Today is the deadline to introduce bills in the California legislature. As of this morning, more 300 bills have been introduced in the Senate and more than 550 have been introduced in the Assembly. Here are some bills I’ll be tracking for the 2014 legislative session in California.
- I’ve already mentioned SB 1183, a proposed bicycle sales tax from Senator Mark DeSaulnier.
- AB 2173 seems to be an attempt to simplify California’s dizzying and contradictory laws on the definition, operation and licensing of electric assist bicycles in California. It would also legalize the operation of bicycles with motors under 750 watts on bike paths, bike trails and other cycleways. This San Francisco cyclist points out that some electric assist cargo bikes might exceed the 80 lb weight limit specified in the current version of the bill. The bill’s sponsor, Steven Bradford (D-Gardena), is the rock star who successfully pushed through his Three Feet for Safety Act through legislative approval and Governor Brown’s signature in 2013.
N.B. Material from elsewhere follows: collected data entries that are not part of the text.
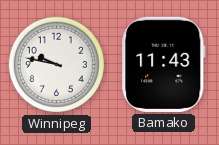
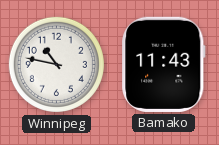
Winnipeg: 9:47 -> 10:47
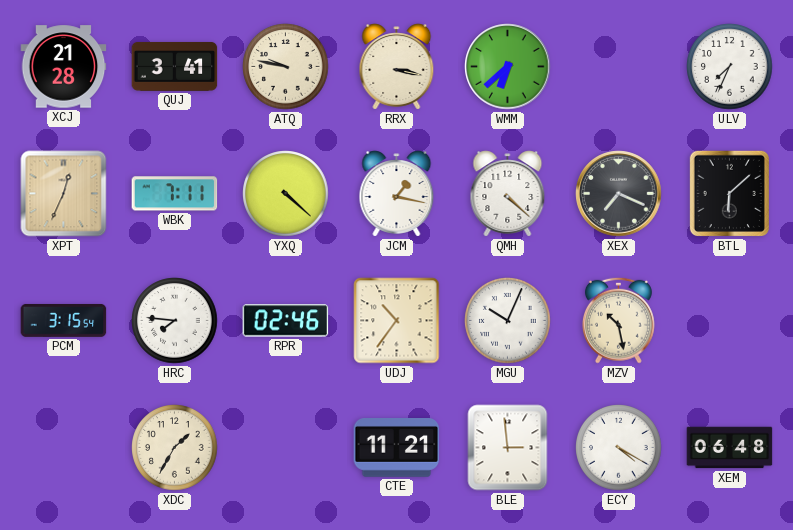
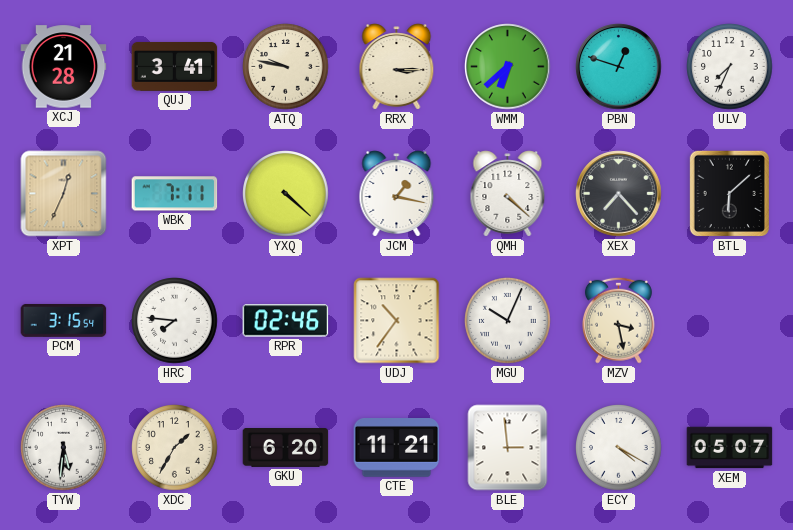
RRX: 3:17 -> 3:15
PBN: none -> 12:48
XEX: 7:19 -> 7:23
MZV: 10:28 -> 3:28
TYW: none -> 5:31
GKU: none -> 6:20
XEM: 06:48 -> 05:07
- Senator Bill Monning (D-Carmel) introduced SB 1236 that gives the Santa Cruz Metropolitan Transit District authority to “specify conditions under which a passenger may board a district vehicle with a bicycle and where the bicycle may be stowed.” They need to change state law for this? Currently, Santa Cruz Metro does not allow bikes inside of their buses, with the exception of the Highway 17 service (which is governed by a Joint Powers Agreement but operated by Santa Cruz Metro).
- AB 2054 to define the term “electric motorized skateboard” is clearly a placeholder subject to later amendment. Existing law prohibits a motorized skateboard from being propelled on any sidewalk, roadway, or any other part of a highway or on any bikeway, bicycle path or trail, equestrian trail, or hiking or recreational trail.
- Phil Ting’s AB 1193 has been resurrected from the dead. California law specifies three classes of bikeways: Class I (bike paths), Class II (bike lanes) and Class III (bike routes). The newly amended version of this bill proposes a Class IV bike facility, which would be cycletracks or protected bike lanes. Current California law makes no legal provision for sidepaths that are in the road right-of-way but separated from the flow of motor vehicle traffic with a physical barrier. The photo at the top of this post shows such a cycletrack on Beach Street in Santa Cruz, California.
I’ll watch for more bill introductions after today and report back to you on Monday. There are additional bills introduced in 2013 that were stuck in committee but may come back to life this year.